We compare our model with following baseline models:

  • Dual LSTM [Lowe et al.2015]: uses two LSTMs to encode the conversation and the candidates into two vectors, and the inner product is used to select the candidate.

  • Hierarchical LSTM: is based on the encoder in HRED [Serban et al.2016] for encoding the conversations, where one LSTM is used to encode an utterance or a candidate into one vector as its utterance representation, and then the second LSTM encodes the utterance-level representations into a conversation-level representation. Finally, the candidate is selected based on the inner product of its representation and the conversation-level representation.

  • Transformer: The utterances are concatenated as a single sequence and then both the sequence and the candidate encoded by layers of transformer encoder blocks. Then bi-directional highway attention and max pooling are applied and two vectors that represent the conversation and the candidate are obtained. Their inner product is used to for selection.

  • Transformer-Last: Same as the transformer described above, but only the last utterance is fed into the model.

Ubuntu Results

The performance comparison is shown in Table 1. It is obvious that on the Ubuntu data, the proposed highway recurrent transformer outperforms the transformer baseline, and the highway recurrent transformer-last also outperforms the transformer-last. Especially for subtask 1, both highway recurrent transformer and highway recurrent transformer-last significantly outperform the transformer without recurrent highway attention. For subtask 4, the highway recurrent transformer-last also obtains comparable performance with the transformer, but still worse than the highway recurrent transformer-all.
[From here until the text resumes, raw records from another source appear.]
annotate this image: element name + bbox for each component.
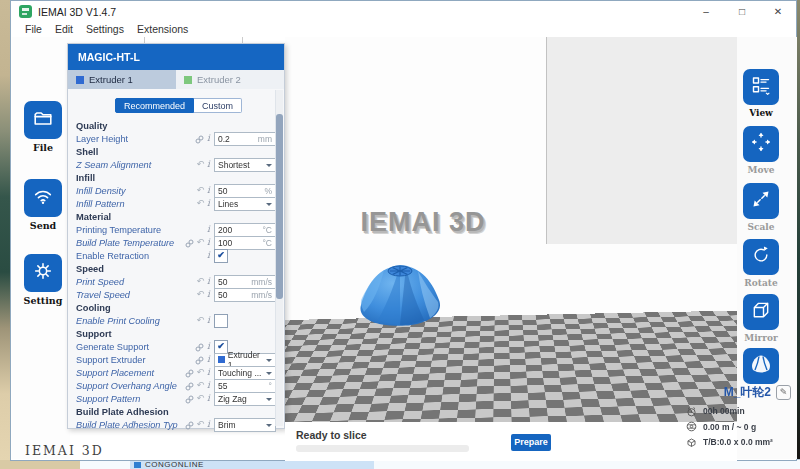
send-button[interactable] (24, 179, 62, 217)
printer-name-header[interactable]: MAGIC-HT-L (68, 44, 284, 70)
info-icon[interactable]: i (207, 277, 210, 286)
left-sidebar: FileSendSetting (12, 37, 70, 459)
impeller-thumbnail-icon (749, 352, 773, 380)
setting-label: Support Placement (76, 368, 178, 378)
setting-input[interactable]: 0.2mm (214, 132, 276, 146)
setting-dropdown[interactable]: Lines (214, 197, 276, 211)
link-icon[interactable] (185, 390, 194, 408)
info-icon[interactable]: i (207, 290, 210, 299)
gear-icon (32, 260, 54, 286)
view-tool-button[interactable] (743, 69, 779, 105)
mode-custom[interactable]: Custom (194, 98, 242, 113)
mode-recommended[interactable]: Recommended (115, 98, 194, 113)
setting-input[interactable]: 50mm/s (214, 275, 276, 289)
reset-icon[interactable]: ↶ (197, 199, 205, 208)
setting-input[interactable]: 50% (214, 184, 276, 198)
tab-extruder-2-label: Extruder 2 (197, 74, 241, 85)
link-icon[interactable] (185, 234, 194, 252)
info-icon[interactable]: i (207, 251, 210, 260)
info-icon[interactable]: i (207, 134, 210, 143)
background-item-label: CONGONLINE (145, 461, 204, 469)
material-usage-value: 0.00 m / ~ 0 g (703, 422, 756, 432)
menu-extensions[interactable]: Extensions (137, 23, 188, 37)
setting-button[interactable] (24, 254, 62, 292)
move-tool-label: Move (737, 165, 785, 175)
setting-input[interactable]: 55° (214, 379, 276, 393)
mirror-icon (751, 300, 771, 324)
tab-extruder-2[interactable]: Extruder 2 (176, 70, 284, 89)
menu-settings[interactable]: Settings (86, 23, 124, 37)
setting-dropdown[interactable]: Brim (214, 418, 276, 432)
reset-icon[interactable]: ↶ (197, 160, 205, 169)
menu-edit[interactable]: Edit (55, 23, 73, 37)
scale-icon (751, 189, 771, 213)
model-impeller[interactable] (354, 258, 446, 328)
setting-label: Travel Speed (76, 290, 178, 300)
setting-row: Support Pattern↶iZig Zag (76, 392, 276, 405)
setting-label: Support Extruder (76, 355, 178, 365)
build-volume-wall (546, 37, 737, 244)
chevron-down-icon (266, 424, 272, 430)
chevron-down-icon (266, 359, 272, 365)
file-button[interactable] (24, 101, 62, 139)
rotate-tool-button[interactable] (743, 239, 779, 275)
reset-icon[interactable]: ↶ (197, 186, 205, 195)
setting-input[interactable]: 50mm/s (214, 288, 276, 302)
minimize-button[interactable]: – (688, 1, 724, 23)
reset-icon[interactable]: ↶ (197, 277, 205, 286)
setting-label: Build Plate Temperature (76, 238, 178, 248)
close-button[interactable]: ✕ (760, 1, 796, 23)
rename-model-icon[interactable]: ✎ (776, 385, 791, 400)
reset-icon[interactable]: ↶ (197, 290, 205, 299)
info-icon[interactable]: i (207, 186, 210, 195)
info-icon[interactable]: i (207, 199, 210, 208)
slice-status-text: Ready to slice (296, 429, 367, 441)
setting-dropdown[interactable]: Extruder 1 (214, 353, 276, 367)
prepare-button[interactable]: Prepare (511, 434, 551, 451)
setting-label: Enable Print Cooling (76, 316, 178, 326)
setting-label: Build Plate Adhesion Type (76, 420, 178, 430)
setting-row: Enable Print Cooling↶i (76, 314, 276, 327)
info-icon[interactable]: i (207, 420, 210, 429)
setting-dropdown[interactable]: Shortest (214, 158, 276, 172)
title-bar[interactable]: IEMAI 3D V1.4.7 –□✕ (11, 1, 796, 23)
setting-dropdown[interactable]: Touching ... (214, 366, 276, 380)
setting-row: Travel Speed↶i50mm/s (76, 288, 276, 301)
scale-tool-button[interactable] (743, 183, 779, 219)
tab-extruder-1[interactable]: Extruder 1 (68, 70, 176, 89)
3d-viewport[interactable]: IEMAI 3D (285, 37, 737, 422)
menu-file[interactable]: File (25, 23, 42, 37)
info-icon[interactable]: i (207, 238, 210, 247)
setting-input[interactable]: 200°C (214, 223, 276, 237)
setting-checkbox[interactable]: ✔ (214, 249, 228, 263)
reset-icon[interactable]: ↶ (197, 316, 205, 325)
setting-label: Layer Height (76, 134, 178, 144)
maximize-button[interactable]: □ (724, 1, 760, 23)
setting-row: Support Placement↶iTouching ... (76, 366, 276, 379)
model-info-panel: M_叶轮2 ✎ 00h 00min 0.00 m / ~ 0 g T/B:0.0 (641, 384, 793, 448)
panel-scrollbar-thumb[interactable] (276, 114, 283, 299)
info-icon[interactable]: i (207, 160, 210, 169)
move-tool-button[interactable] (743, 126, 779, 162)
mirror-tool-label: Mirror (737, 333, 785, 343)
link-icon[interactable] (195, 130, 204, 148)
app-logo-icon (19, 5, 32, 18)
settings-section-header: Shell (76, 145, 276, 158)
background-window-list-item[interactable]: CONGONLINE (130, 461, 374, 469)
slice-progress-bar (296, 445, 469, 452)
setting-row: Build Plate Adhesion Type↶iBrim (76, 418, 276, 431)
reset-icon[interactable]: ↶ (197, 394, 205, 403)
mirror-tool-button[interactable] (743, 294, 779, 330)
reset-icon[interactable]: ↶ (197, 420, 205, 429)
info-icon[interactable]: i (207, 316, 210, 325)
link-icon[interactable] (185, 416, 194, 434)
reset-icon[interactable]: ↶ (197, 238, 205, 247)
setting-row: Printing Temperaturei200°C (76, 223, 276, 236)
setting-checkbox[interactable] (214, 314, 228, 328)
setting-row: Enable Retractioni✔ (76, 249, 276, 262)
setting-dropdown[interactable]: Zig Zag (214, 392, 276, 406)
setting-input[interactable]: 100°C (214, 236, 276, 250)
model-thumbnail-button[interactable] (743, 348, 779, 384)
setting-row: Infill Pattern↶iLines (76, 197, 276, 210)
info-icon[interactable]: i (207, 394, 210, 403)
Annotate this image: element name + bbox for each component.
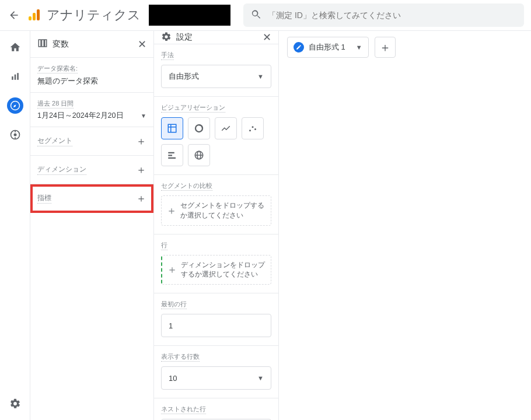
exploration-name-label: データ探索名:	[37, 64, 78, 74]
viz-line-button[interactable]	[215, 117, 237, 139]
first-row-value: 1	[169, 321, 173, 330]
technique-select[interactable]: 自由形式 ▼	[161, 65, 271, 88]
viz-donut-button[interactable]	[188, 117, 210, 139]
segment-drop-text: セグメントをドロップするか選択してください	[180, 201, 266, 220]
nav-advertising[interactable]	[7, 127, 23, 143]
gear-icon	[161, 32, 172, 44]
account-picker[interactable]	[149, 5, 230, 26]
back-button[interactable]	[7, 8, 21, 22]
search-input[interactable]	[268, 10, 517, 20]
svg-rect-4	[14, 75, 16, 80]
rows-show-value: 10	[169, 374, 177, 383]
dimensions-row[interactable]: ディメンション ＋	[30, 156, 153, 184]
visualization-label: ビジュアリゼーション	[161, 103, 225, 113]
nav-admin[interactable]	[7, 396, 23, 412]
chevron-down-icon: ▼	[257, 374, 264, 382]
app-header: アナリティクス	[0, 0, 531, 31]
viz-bar-button[interactable]	[161, 144, 183, 166]
exploration-name-section[interactable]: データ探索名: 無題のデータ探索	[30, 58, 153, 93]
canvas-tab-label: 自由形式 1	[309, 42, 345, 52]
chevron-down-icon: ▼	[257, 73, 264, 80]
segments-row[interactable]: セグメント ＋	[30, 127, 153, 156]
nav-home[interactable]	[7, 39, 23, 55]
ga-logo-icon	[27, 8, 41, 22]
svg-rect-20	[168, 155, 172, 156]
first-row-section: 最初の行 1	[154, 293, 278, 346]
viz-scatter-button[interactable]	[242, 117, 264, 139]
settings-panel-header: 設定 ✕	[154, 31, 278, 44]
rows-show-label: 表示する行数	[161, 352, 200, 362]
left-nav-rail	[0, 31, 30, 420]
rows-drop-text: ディメンションをドロップするか選択してください	[181, 260, 266, 280]
svg-point-8	[13, 134, 16, 136]
svg-rect-10	[42, 40, 44, 47]
exploration-name-value: 無題のデータ探索	[37, 76, 146, 86]
svg-point-17	[252, 126, 254, 128]
technique-section: 手法 自由形式 ▼	[154, 44, 278, 97]
settings-panel: 設定 ✕ 手法 自由形式 ▼ ビジュアリゼーション	[154, 31, 279, 420]
app-title: アナリティクス	[47, 6, 141, 24]
dimensions-label: ディメンション	[37, 164, 86, 175]
metrics-row[interactable]: 指標 ＋	[30, 184, 153, 213]
columns-icon	[37, 38, 48, 50]
segment-dropzone[interactable]: ＋ セグメントをドロップするか選択してください	[161, 195, 271, 226]
svg-rect-1	[33, 13, 36, 20]
close-variables-button[interactable]: ✕	[138, 38, 146, 51]
visualization-section: ビジュアリゼーション	[154, 97, 278, 175]
first-row-label: 最初の行	[161, 300, 187, 309]
variables-title: 変数	[53, 39, 138, 50]
date-range-value: 1月24日～2024年2月20日	[37, 111, 124, 121]
rows-dropzone[interactable]: ＋ ディメンションをドロップするか選択してください	[161, 255, 271, 285]
settings-title: 設定	[176, 32, 263, 43]
rows-label: 行	[161, 241, 167, 250]
plus-icon: ＋	[166, 204, 177, 218]
svg-rect-21	[168, 158, 176, 159]
segment-compare-label: セグメントの比較	[161, 181, 212, 191]
date-range-label: 過去 28 日間	[37, 99, 74, 108]
plus-icon: ＋	[167, 262, 177, 276]
canvas-tabs: 自由形式 1 ▼ ＋	[287, 37, 523, 58]
svg-rect-11	[45, 40, 47, 47]
svg-rect-19	[168, 152, 174, 153]
nested-rows-label: ネストされた行	[161, 405, 206, 414]
segments-label: セグメント	[37, 136, 72, 146]
date-range-section[interactable]: 過去 28 日間 1月24日～2024年2月20日 ▼	[30, 93, 153, 127]
add-segment-button[interactable]: ＋	[136, 134, 146, 148]
first-row-input[interactable]: 1	[161, 314, 271, 337]
technique-value: 自由形式	[169, 71, 199, 82]
svg-rect-0	[29, 16, 32, 20]
svg-rect-12	[168, 124, 176, 132]
canvas-area: 自由形式 1 ▼ ＋	[279, 31, 531, 420]
svg-rect-9	[39, 40, 41, 47]
canvas-tab[interactable]: 自由形式 1 ▼	[287, 37, 369, 58]
svg-point-16	[249, 130, 251, 131]
rows-show-section: 表示する行数 10 ▼	[154, 346, 278, 398]
search-icon	[250, 9, 262, 22]
technique-label: 手法	[161, 51, 174, 60]
nested-rows-section: ネストされた行 No ▼	[154, 398, 278, 420]
variables-panel-header: 変数 ✕	[30, 31, 153, 58]
svg-rect-2	[37, 9, 40, 20]
nav-explore[interactable]	[7, 97, 23, 114]
rows-section: 行 ＋ ディメンションをドロップするか選択してください	[154, 235, 278, 294]
add-tab-button[interactable]: ＋	[375, 37, 396, 58]
search-field[interactable]	[243, 4, 524, 27]
viz-geo-button[interactable]	[188, 144, 210, 166]
segment-compare-section: セグメントの比較 ＋ セグメントをドロップするか選択してください	[154, 175, 278, 235]
chevron-down-icon: ▼	[141, 113, 146, 119]
svg-rect-5	[17, 73, 19, 80]
svg-point-18	[254, 128, 256, 130]
metrics-label: 指標	[37, 193, 51, 204]
close-settings-button[interactable]: ✕	[263, 31, 271, 44]
add-metric-button[interactable]: ＋	[136, 191, 146, 205]
add-dimension-button[interactable]: ＋	[136, 163, 146, 177]
chevron-down-icon: ▼	[356, 44, 362, 51]
nav-reports[interactable]	[7, 68, 23, 85]
variables-panel: 変数 ✕ データ探索名: 無題のデータ探索 過去 28 日間 1月24日～202…	[30, 31, 154, 420]
rows-show-select[interactable]: 10 ▼	[161, 366, 271, 390]
svg-rect-3	[12, 76, 13, 80]
viz-table-button[interactable]	[161, 117, 183, 139]
pencil-icon	[294, 42, 304, 52]
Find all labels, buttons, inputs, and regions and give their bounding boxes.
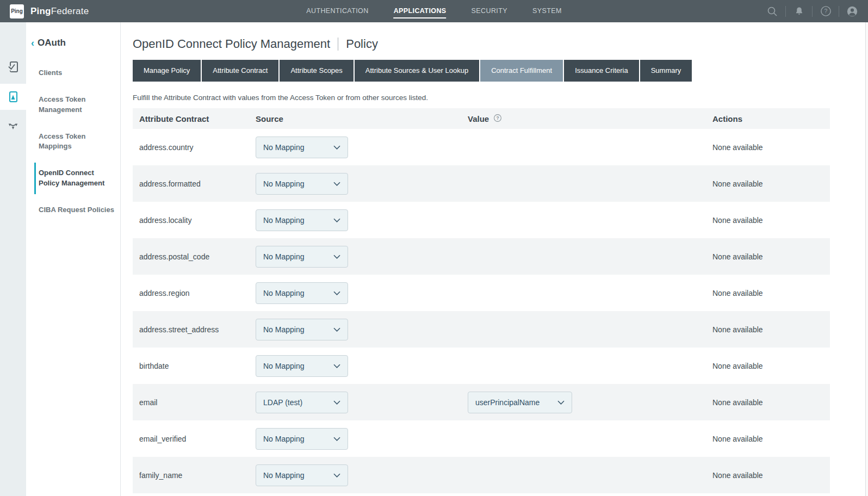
chevron-down-icon: [333, 145, 340, 150]
tab-attribute-contract[interactable]: Attribute Contract: [202, 60, 278, 82]
table-row: address.regionNo MappingNone available: [133, 275, 830, 311]
title-separator: [338, 38, 338, 51]
sidebar-item-openid-connect-policy-management[interactable]: OpenID Connect Policy Management: [34, 163, 120, 194]
source-selected-value: No Mapping: [263, 435, 305, 443]
source-select[interactable]: LDAP (test): [256, 392, 348, 413]
chevron-down-icon: [333, 218, 340, 222]
top-nav-authentication[interactable]: AUTHENTICATION: [306, 0, 368, 22]
connections-rail-icon[interactable]: [0, 114, 26, 140]
search-icon[interactable]: [766, 5, 778, 17]
chevron-down-icon: [557, 400, 565, 405]
sidebar-item-clients[interactable]: Clients: [34, 63, 120, 84]
top-nav-applications[interactable]: APPLICATIONS: [394, 0, 447, 22]
tab-manage-policy[interactable]: Manage Policy: [133, 60, 201, 82]
chevron-down-icon: [333, 364, 340, 368]
source-select[interactable]: No Mapping: [256, 319, 348, 340]
source-selected-value: No Mapping: [263, 179, 305, 188]
actions-cell: None available: [706, 471, 830, 480]
col-actions: Actions: [706, 114, 830, 123]
value-select[interactable]: userPrincipalName: [468, 392, 572, 413]
chevron-down-icon: [333, 327, 340, 332]
source-select[interactable]: No Mapping: [256, 173, 348, 195]
source-cell: No Mapping: [249, 173, 461, 195]
source-selected-value: No Mapping: [263, 216, 305, 225]
svg-text:?: ?: [824, 8, 827, 14]
col-source: Source: [249, 114, 461, 123]
source-select[interactable]: No Mapping: [256, 209, 348, 231]
attribute-cell: address.locality: [133, 216, 249, 225]
tab-attribute-sources-user-lookup[interactable]: Attribute Sources & User Lookup: [355, 60, 479, 82]
actions-text: None available: [712, 252, 763, 261]
sidebar-item-access-token-mappings[interactable]: Access Token Mappings: [34, 126, 120, 158]
attribute-name: birthdate: [139, 362, 169, 370]
tab-attribute-scopes[interactable]: Attribute Scopes: [280, 60, 353, 82]
actions-text: None available: [712, 398, 763, 407]
help-icon[interactable]: ?: [820, 5, 832, 17]
actions-text: None available: [712, 289, 763, 297]
source-selected-value: LDAP (test): [263, 398, 302, 407]
actions-text: None available: [712, 216, 763, 225]
source-select[interactable]: No Mapping: [256, 355, 348, 377]
actions-text: None available: [712, 179, 763, 188]
vertical-scrollbar[interactable]: [865, 22, 868, 496]
table-row: address.formattedNo MappingNone availabl…: [133, 165, 830, 202]
sidebar-back-oauth[interactable]: ‹ OAuth: [31, 38, 120, 48]
sidebar-items: ClientsAccess Token ManagementAccess Tok…: [26, 63, 120, 221]
attribute-cell: email: [133, 398, 249, 407]
chevron-down-icon: [333, 255, 340, 259]
attribute-name: family_name: [139, 471, 182, 480]
page-title: OpenID Connect Policy Management Policy: [133, 37, 868, 51]
tab-contract-fulfillment[interactable]: Contract Fulfillment: [480, 60, 563, 82]
source-selected-value: No Mapping: [263, 325, 305, 334]
chevron-down-icon: [333, 473, 340, 478]
source-selected-value: No Mapping: [263, 362, 305, 370]
source-select[interactable]: No Mapping: [256, 464, 348, 486]
tab-summary[interactable]: Summary: [640, 60, 692, 82]
attribute-cell: address.postal_code: [133, 252, 249, 261]
value-help-icon[interactable]: ?: [493, 114, 502, 124]
source-selected-value: No Mapping: [263, 252, 305, 261]
source-select[interactable]: No Mapping: [256, 282, 348, 304]
table-row: address.localityNo MappingNone available: [133, 202, 830, 238]
chevron-down-icon: [333, 400, 340, 405]
divider: [812, 6, 813, 17]
source-select[interactable]: No Mapping: [256, 137, 348, 158]
attribute-cell: address.country: [133, 143, 249, 152]
clients-rail-icon[interactable]: [0, 54, 26, 80]
tab-bar: Manage PolicyAttribute ContractAttribute…: [133, 60, 868, 82]
sidebar-item-access-token-management[interactable]: Access Token Management: [34, 89, 120, 121]
actions-cell: None available: [706, 143, 830, 152]
oauth-rail-icon[interactable]: [0, 84, 26, 110]
source-select[interactable]: No Mapping: [256, 428, 348, 450]
col-value-label: Value: [468, 114, 489, 123]
attribute-cell: address.formatted: [133, 179, 249, 188]
sidebar-item-ciba-request-policies[interactable]: CIBA Request Policies: [34, 200, 120, 221]
actions-cell: None available: [706, 216, 830, 225]
attribute-cell: email_verified: [133, 435, 249, 443]
source-cell: No Mapping: [249, 137, 461, 158]
attribute-name: address.postal_code: [139, 252, 209, 261]
page-description: Fulfill the Attribute Contract with valu…: [133, 94, 868, 102]
source-cell: No Mapping: [249, 464, 461, 486]
divider: [839, 6, 839, 17]
ping-logo-text: Ping: [11, 8, 23, 14]
tab-issuance-criteria[interactable]: Issuance Criteria: [564, 60, 639, 82]
actions-text: None available: [712, 143, 763, 152]
source-selected-value: No Mapping: [263, 289, 305, 297]
source-select[interactable]: No Mapping: [256, 246, 348, 268]
notifications-bell-icon[interactable]: [793, 5, 805, 17]
top-nav-system[interactable]: SYSTEM: [532, 0, 562, 22]
attribute-name: email_verified: [139, 435, 186, 443]
source-cell: No Mapping: [249, 355, 461, 377]
account-avatar-icon[interactable]: [846, 5, 858, 17]
source-selected-value: No Mapping: [263, 471, 305, 480]
attribute-name: address.region: [139, 289, 190, 297]
top-nav-security[interactable]: SECURITY: [472, 0, 507, 22]
svg-text:?: ?: [497, 115, 499, 121]
brand-light: Federate: [51, 6, 89, 16]
actions-cell: None available: [706, 362, 830, 370]
actions-text: None available: [712, 471, 763, 480]
source-cell: No Mapping: [249, 209, 461, 231]
sidebar: ‹ OAuth ClientsAccess Token ManagementAc…: [26, 22, 121, 496]
actions-cell: None available: [706, 252, 830, 261]
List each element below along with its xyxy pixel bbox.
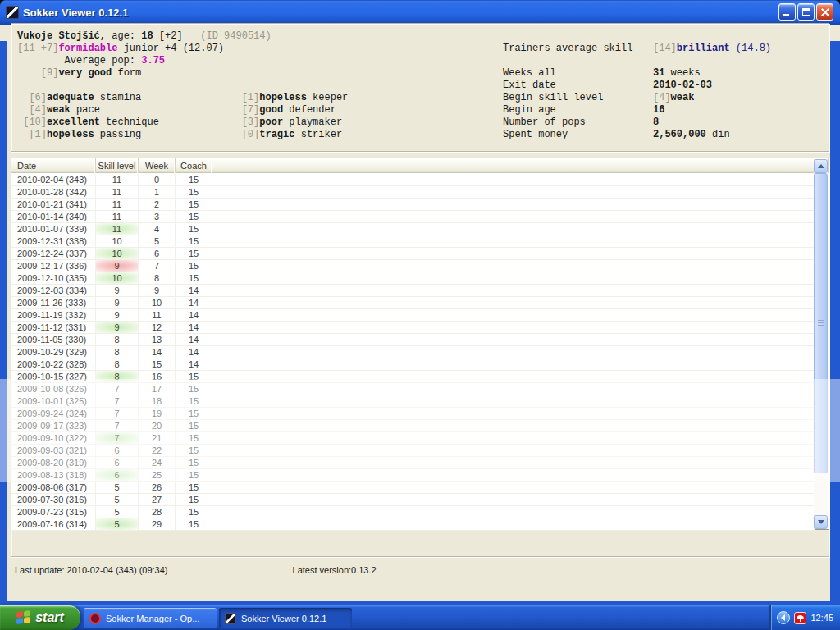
minimize-button[interactable] [778,3,796,21]
start-button[interactable]: start [0,605,80,630]
cell-coach: 15 [176,432,212,444]
text-segment: [7] [242,104,260,116]
text-segment: hopeless [47,129,94,140]
table-row[interactable]: 2009-08-13 (318)62515 [11,469,815,482]
cell-coach: 15 [176,371,212,382]
scroll-up-button[interactable] [814,159,828,173]
table-row[interactable]: 2009-07-16 (314)52915 [11,518,815,531]
player-info-line: [1]hopeless passing [0]tragic striker [17,129,348,141]
scroll-down-button[interactable] [814,515,828,529]
caption-buttons [778,3,833,21]
text-segment: age: [106,30,141,42]
taskbar: start Sokker Manager - Op...Sokker Viewe… [0,605,840,630]
maximize-button[interactable] [797,3,815,21]
stat-value: 8 [653,116,659,129]
cell-coach: 15 [176,457,212,468]
table-row[interactable]: 2009-12-17 (336)9715 [11,260,815,272]
table-row[interactable]: 2009-10-01 (325)71815 [11,395,815,408]
cell-skill-level: 7 [96,383,139,395]
table-row[interactable]: 2009-10-08 (326)71715 [11,383,815,395]
table-row[interactable]: 2009-09-24 (324)71915 [11,408,815,420]
scrollbar-thumb[interactable] [814,173,828,473]
cell-skill-level: 11 [96,186,139,198]
stat-value: 2010-02-03 [653,80,712,92]
opera-icon [89,613,101,624]
sokker-dart-icon [225,613,236,624]
table-row[interactable]: 2010-01-14 (340)11315 [11,211,815,223]
system-tray: 12:45 [769,605,840,630]
column-header-date[interactable]: Date [11,158,96,173]
table-row[interactable]: 2009-10-15 (327)81615 [11,371,815,383]
text-segment: 31 [653,67,664,79]
table-row[interactable]: 2009-12-31 (338)10515 [11,235,815,248]
cell-week: 21 [139,432,176,444]
table-row[interactable]: 2009-11-19 (332)91114 [11,309,815,322]
cell-week: 14 [139,346,176,358]
player-info-line: [11 +7]formidable junior +4 (12.07) [17,43,348,55]
task-button-2[interactable]: Sokker Viewer 0.12.1 [219,608,352,628]
player-info-panel: Vukoje Stojšić, age: 18 [+2] (ID 9490514… [11,23,829,152]
cell-date: 2009-07-23 (315) [11,506,96,518]
task-button-1[interactable]: Sokker Manager - Op... [84,608,217,628]
cell-skill-level: 9 [96,260,139,272]
cell-skill-level: 7 [96,408,139,419]
table-row[interactable]: 2009-07-23 (315)52815 [11,506,815,518]
player-summary: Vukoje Stojšić, age: 18 [+2] (ID 9490514… [17,30,348,141]
text-segment: din [706,129,730,140]
text-segment: [11 +7] [17,43,58,54]
table-row[interactable]: 2009-08-06 (317)52615 [11,482,815,494]
text-segment: Vukoje Stojšić, [17,30,106,42]
titlebar[interactable]: Sokker Viewer 0.12.1 [0,0,840,25]
table-row[interactable]: 2009-12-24 (337)10615 [11,248,815,260]
table-row[interactable]: 2009-09-03 (321)62215 [11,445,815,457]
cell-skill-level: 7 [96,420,139,431]
table-row[interactable]: 2009-12-03 (334)9914 [11,285,815,297]
cell-week: 19 [139,408,176,419]
text-segment: [14] [653,43,677,54]
cell-skill-level: 9 [96,297,139,308]
cell-date: 2009-10-01 (325) [11,395,96,407]
stat-label: Spent money [503,129,653,141]
table-row[interactable]: 2009-09-10 (322)72115 [11,432,815,445]
stat-label: Weeks all [503,67,653,80]
tray-collapse-button[interactable] [777,611,790,624]
stat-label: Exit date [503,80,653,92]
column-header-coach[interactable]: Coach [176,158,212,173]
table-row[interactable]: 2009-08-20 (319)62415 [11,457,815,469]
table-row[interactable]: 2009-10-22 (328)81514 [11,358,815,371]
table-row[interactable]: 2009-10-29 (329)81414 [11,346,815,358]
table-row[interactable]: 2009-11-05 (330)81314 [11,334,815,346]
text-segment: (ID 9490514) [183,30,272,42]
stat-value: 31 weeks [653,67,701,80]
close-button[interactable] [816,3,833,21]
scrollbar-track[interactable] [814,473,828,515]
cell-date: 2009-12-31 (338) [11,235,96,247]
avira-umbrella-icon[interactable] [794,612,806,624]
cell-date: 2009-08-13 (318) [11,469,96,481]
cell-skill-level: 6 [96,457,139,468]
stat-label: Begin skill level [503,92,653,104]
text-segment: 16 [653,104,664,116]
cell-week: 16 [139,371,176,382]
cell-week: 11 [139,309,176,321]
cell-week: 18 [139,395,176,407]
table-row[interactable]: 2010-01-07 (339)11415 [11,223,815,235]
cell-date: 2009-11-12 (331) [11,322,96,333]
maximize-icon [802,8,810,16]
text-segment: formidable [58,43,117,54]
table-row[interactable]: 2010-02-04 (343)11015 [11,174,815,186]
column-header-skill-level[interactable]: Skill level [96,158,139,173]
text-segment [100,104,242,116]
cell-week: 7 [139,260,176,272]
vertical-scrollbar[interactable] [814,159,828,529]
table-row[interactable]: 2009-07-30 (316)52715 [11,494,815,506]
text-segment: 3.75 [141,55,165,66]
column-header-week[interactable]: Week [139,158,176,173]
table-row[interactable]: 2009-11-12 (331)91214 [11,322,815,334]
table-row[interactable]: 2009-09-17 (323)72015 [11,420,815,432]
table-row[interactable]: 2009-11-26 (333)91014 [11,297,815,309]
table-row[interactable]: 2010-01-28 (342)11115 [11,186,815,199]
table-row[interactable]: 2010-01-21 (341)11215 [11,199,815,211]
table-row[interactable]: 2009-12-10 (335)10815 [11,272,815,285]
start-label: start [35,610,64,625]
Note that the highway recurrent transformer models the relation between conversations and the candidates in the lower layer, and the relation is modeled by the bi-directional highway attention layer at almost the last layer. In other words, our model encodes the partial conversation in vectors independent of the candidates, and the computation cost for scoring one candidate is only the bi-directional highway attention and the inner product. It can be a great advantage over other approaches that model the relation between conversations and candidates in the lower layer. The highway recurrent transformer-last further reduces the computation cost required to score candidates by considering only the output of the last utterance. Therefore, the performance loss incurred by the highway recurrent transformer-last can be seen as the trade-off between the accuracy and the efficiency.

Advising Results

In the advising data, the advantage of the recurrent structure is not as significant as in the Ubuntu data. From Table 1, we can also see that for the subtask 1 and 3 on advising data, transformer-all and transformer-last obtain similar performance, implying that utterances prior to the last one have little useful information to predict the next one. That may indicate why the recurrent highway attention is not as useful on the advising dataset. Nevertheless, it is surprising that the ensemble of highway recurrent transformer-last and the hierarchical LSTM leads to significant performance boost compared with either one of two single models. The results demonstrate that the proposed highway recurrent transformer-last model may have some complementary advantages the hierarchical LSTM does not have. In sum, the proposed model achieves the improvement for the subtask 1 and comparable performance for the subtasks 3 and 4 with the transformer model for advising dialogues.

Official Evaluation

In the official evaluation, the submitted systems are not the optimal ones. All submitted systems use 1 layer of the transformer encoder block to encode the utterances. For subtasks 1 and 4, we ensemble the results of the hierarchical LSTM and our highway recurrent transformer-last by summing the scores of all candidates before applying the sigmoid function. As for subtask 3, in addition to the summation trick above, we further fine-tune the whole model. To sum up, the submitted systems include:

  • Subtask 1: Ensemble

  • Subtask 3: HierRNN, Highway Recurrent Transformer-Last, Ensemble & Fine-Tuning

  • Subtask 4: HierRNN, Ensemble

Our submitted systems achieve either the 2nd place or the 3rd place for the above three subtasks for both Ubuntu and advising data by combining with another attention-based model, demonstrating the effectiveness of our model.


This paper proposes a highway recurrent transformer that effectively models information from multiple levels, including utterance-level and conversation-level, via a highway attention mechanism. The experiments of DSTC7 empirically demonstrate the superior capability of estimating the relation between the dialogue and the response and further selecting the proper response given the dialogue contexts. Compared with the state-of-the-art transformer models, our proposed model achieves improved performance. The proposed highway recurrent transformer can be investigated for other tasks in the future.